Diamonds North Resources (DDN-V) has wrapped up a recent drilling campaign on its flagship Amaruk project, in the Kugaaruk area of eastern Nunavut.
The program was designed to collect a 25-tonne mini-bulk sample from Beluga-3, a kimberlite that the company believes shows promising potential for commercial-size diamonds, based on the results of last year’s work. Processing of the sample is expected to begin by November.
Beluga-3 is one of 25 kimberlites discovered to date on the 100%-owned project located in the heart of Pelly Bay district, where Diamonds North is the dominant landowner. The company’s focus in this region is based on the presence of abundant favourable indicator mineral trains and kimberlite float occurrences in a central core block spanning an area of about 80 km.

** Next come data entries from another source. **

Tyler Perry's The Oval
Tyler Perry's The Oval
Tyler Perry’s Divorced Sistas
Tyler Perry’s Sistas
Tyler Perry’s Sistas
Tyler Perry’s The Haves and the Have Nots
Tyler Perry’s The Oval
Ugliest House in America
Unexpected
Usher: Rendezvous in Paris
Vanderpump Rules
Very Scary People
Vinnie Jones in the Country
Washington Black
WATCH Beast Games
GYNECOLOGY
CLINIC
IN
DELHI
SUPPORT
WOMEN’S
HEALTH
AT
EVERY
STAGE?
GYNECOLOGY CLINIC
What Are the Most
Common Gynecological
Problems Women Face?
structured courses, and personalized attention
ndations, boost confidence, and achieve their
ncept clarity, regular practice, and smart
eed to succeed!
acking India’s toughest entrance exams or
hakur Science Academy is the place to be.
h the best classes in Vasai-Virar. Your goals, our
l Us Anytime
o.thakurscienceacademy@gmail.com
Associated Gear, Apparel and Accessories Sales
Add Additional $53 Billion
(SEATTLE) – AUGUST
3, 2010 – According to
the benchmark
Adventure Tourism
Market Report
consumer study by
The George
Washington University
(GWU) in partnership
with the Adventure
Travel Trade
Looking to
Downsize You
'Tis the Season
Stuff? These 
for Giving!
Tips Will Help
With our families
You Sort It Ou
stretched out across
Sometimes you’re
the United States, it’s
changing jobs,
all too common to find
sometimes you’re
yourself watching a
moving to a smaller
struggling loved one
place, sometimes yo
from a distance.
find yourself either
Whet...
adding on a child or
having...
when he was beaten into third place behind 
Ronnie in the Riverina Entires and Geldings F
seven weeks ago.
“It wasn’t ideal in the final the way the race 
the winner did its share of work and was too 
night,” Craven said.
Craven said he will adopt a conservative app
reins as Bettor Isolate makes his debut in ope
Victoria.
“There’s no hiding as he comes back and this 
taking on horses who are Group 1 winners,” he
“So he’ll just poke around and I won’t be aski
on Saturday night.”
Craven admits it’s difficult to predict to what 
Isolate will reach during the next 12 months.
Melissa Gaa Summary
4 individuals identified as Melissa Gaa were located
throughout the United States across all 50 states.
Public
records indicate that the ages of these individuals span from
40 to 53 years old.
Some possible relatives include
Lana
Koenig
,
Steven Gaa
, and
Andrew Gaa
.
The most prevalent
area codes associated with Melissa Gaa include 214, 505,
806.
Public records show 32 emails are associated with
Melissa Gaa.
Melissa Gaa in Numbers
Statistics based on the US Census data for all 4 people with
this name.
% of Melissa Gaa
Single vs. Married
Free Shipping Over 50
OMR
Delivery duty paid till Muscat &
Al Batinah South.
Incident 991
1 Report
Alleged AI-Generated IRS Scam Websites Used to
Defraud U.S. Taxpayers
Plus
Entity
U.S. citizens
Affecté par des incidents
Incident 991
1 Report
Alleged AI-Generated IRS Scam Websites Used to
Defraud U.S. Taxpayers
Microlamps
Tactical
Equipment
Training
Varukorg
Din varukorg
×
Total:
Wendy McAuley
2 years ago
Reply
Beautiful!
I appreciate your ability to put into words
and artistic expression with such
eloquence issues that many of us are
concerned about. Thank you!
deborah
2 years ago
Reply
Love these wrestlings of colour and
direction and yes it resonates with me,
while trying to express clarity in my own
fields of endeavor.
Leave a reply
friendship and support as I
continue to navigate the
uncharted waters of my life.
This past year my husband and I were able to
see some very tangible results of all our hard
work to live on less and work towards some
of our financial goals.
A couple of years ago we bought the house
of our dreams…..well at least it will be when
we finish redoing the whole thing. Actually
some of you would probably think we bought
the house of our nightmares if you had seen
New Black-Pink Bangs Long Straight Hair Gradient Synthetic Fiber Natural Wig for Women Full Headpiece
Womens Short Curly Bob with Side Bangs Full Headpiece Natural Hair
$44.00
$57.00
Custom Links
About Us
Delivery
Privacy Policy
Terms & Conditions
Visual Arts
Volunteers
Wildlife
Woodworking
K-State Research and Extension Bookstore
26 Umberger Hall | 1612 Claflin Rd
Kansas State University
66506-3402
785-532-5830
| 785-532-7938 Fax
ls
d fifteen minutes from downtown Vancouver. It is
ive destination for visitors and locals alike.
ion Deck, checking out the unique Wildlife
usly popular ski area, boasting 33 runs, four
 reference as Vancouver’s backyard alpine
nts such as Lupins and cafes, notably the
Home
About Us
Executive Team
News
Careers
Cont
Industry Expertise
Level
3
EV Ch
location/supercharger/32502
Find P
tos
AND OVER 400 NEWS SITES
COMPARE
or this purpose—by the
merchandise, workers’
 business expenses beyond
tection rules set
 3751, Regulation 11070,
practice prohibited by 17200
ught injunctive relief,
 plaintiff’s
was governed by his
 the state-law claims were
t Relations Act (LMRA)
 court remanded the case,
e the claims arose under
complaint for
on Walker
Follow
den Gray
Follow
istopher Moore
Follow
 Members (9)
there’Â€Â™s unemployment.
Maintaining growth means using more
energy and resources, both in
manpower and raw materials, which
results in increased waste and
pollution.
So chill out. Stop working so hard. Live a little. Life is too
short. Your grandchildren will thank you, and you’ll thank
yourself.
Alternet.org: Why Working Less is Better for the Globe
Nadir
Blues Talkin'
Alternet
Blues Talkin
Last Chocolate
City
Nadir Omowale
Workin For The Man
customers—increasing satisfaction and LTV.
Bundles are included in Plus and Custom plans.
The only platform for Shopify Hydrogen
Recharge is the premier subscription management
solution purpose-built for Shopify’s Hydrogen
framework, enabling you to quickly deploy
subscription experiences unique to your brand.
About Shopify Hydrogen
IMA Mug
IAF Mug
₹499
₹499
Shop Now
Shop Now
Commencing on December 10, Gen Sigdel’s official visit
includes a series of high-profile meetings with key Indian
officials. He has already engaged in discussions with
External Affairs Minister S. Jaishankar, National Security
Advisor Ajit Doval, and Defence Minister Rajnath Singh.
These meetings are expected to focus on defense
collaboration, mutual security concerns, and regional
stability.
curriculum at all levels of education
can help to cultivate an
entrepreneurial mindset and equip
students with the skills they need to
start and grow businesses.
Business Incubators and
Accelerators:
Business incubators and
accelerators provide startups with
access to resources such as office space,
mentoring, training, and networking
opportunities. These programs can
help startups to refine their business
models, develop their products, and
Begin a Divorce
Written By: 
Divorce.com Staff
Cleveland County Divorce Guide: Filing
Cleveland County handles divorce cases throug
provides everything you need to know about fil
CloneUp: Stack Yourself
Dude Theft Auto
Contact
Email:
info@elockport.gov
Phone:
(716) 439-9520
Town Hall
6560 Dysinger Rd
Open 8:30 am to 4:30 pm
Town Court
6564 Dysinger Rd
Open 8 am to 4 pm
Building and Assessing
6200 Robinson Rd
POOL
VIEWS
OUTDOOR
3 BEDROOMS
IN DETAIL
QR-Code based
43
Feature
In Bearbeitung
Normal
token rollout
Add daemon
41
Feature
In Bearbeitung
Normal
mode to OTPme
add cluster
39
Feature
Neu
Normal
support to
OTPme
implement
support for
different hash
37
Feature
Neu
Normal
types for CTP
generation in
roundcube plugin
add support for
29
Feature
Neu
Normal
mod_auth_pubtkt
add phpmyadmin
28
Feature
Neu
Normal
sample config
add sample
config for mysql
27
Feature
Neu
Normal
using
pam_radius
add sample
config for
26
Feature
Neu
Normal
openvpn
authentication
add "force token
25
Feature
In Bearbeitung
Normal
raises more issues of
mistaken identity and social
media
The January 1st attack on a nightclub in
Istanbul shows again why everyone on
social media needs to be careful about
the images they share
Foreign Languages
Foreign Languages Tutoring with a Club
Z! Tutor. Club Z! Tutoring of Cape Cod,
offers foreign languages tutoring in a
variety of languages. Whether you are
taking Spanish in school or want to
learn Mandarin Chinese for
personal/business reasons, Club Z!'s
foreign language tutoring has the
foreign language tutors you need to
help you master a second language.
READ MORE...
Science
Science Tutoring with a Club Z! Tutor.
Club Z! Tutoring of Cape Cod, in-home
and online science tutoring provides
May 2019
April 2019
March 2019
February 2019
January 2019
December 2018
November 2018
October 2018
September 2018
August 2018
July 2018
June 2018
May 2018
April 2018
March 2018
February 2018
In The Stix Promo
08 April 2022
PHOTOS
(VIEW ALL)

“Several kimberlites have shown very high diamond content; what we have not seen yet is an abundance of commercial-size stones,” stated president and CEO Mark Kolebaba, in a May newsletter to shareholders.
Discovered by drilling in 2008, in an area of favourable indicator mineral chemistry (high-chrome garnet population), Beluga-3 was not identifiable in the original or follow-up airborne surveys. Ground geophysics identified Beluga-3 as a lower-priority subtle magnetic high target.
An initial 1-tonne sample of Beluga-3 was collected from the discovery hole and analyzed for macrodiamonds only. That sample returned a diamond content of 0.2 carat per tonne, based on the recovery of 32 diamonds exceeding a 0.5-mm size cutoff. Four of the largest stones were classified as fragments, suggesting the potential for commercial-size diamonds.
In 2009, a 6.7-tonne kimberlite sample was collected by reverse circulation drilling from Beluga-3, returning 126 diamonds greater than 0.5-mm size, including 9 larger diamonds on the 1.18-mm screen and 1 fragmented stone on the 1.7-mm screen. Diamonds North estimates this fragment to have been a diamond between 0.2 and 0.25 carat in weight. A high proportion of the diamonds recovered are white, clear octahedrons.
This year, a newly designed lightweight bulk-sampling drill, using reverse circulation without percussion, was used in an effort to reduce diamond breakage.
Further interest in the immediate area around Beluga-3 has been fuelled by a comparison of garnet chemistry from the Beluga-3 kimberlite and surrounding till samples. The high-priority garnet chemistry observed in the till was not recovered in the 2009 Beluga-3 kimberlite sample suggesting an untested phase of kimberlite is present in Beluga-3 and/or the potential for the discovery of additional kimberlites in the area.
Diamonds North at presstime was trading at 20¢ in a 52-week range of 15¢-39.5¢, with 86.9 million shares outstanding, or 95.8 million fully diluted.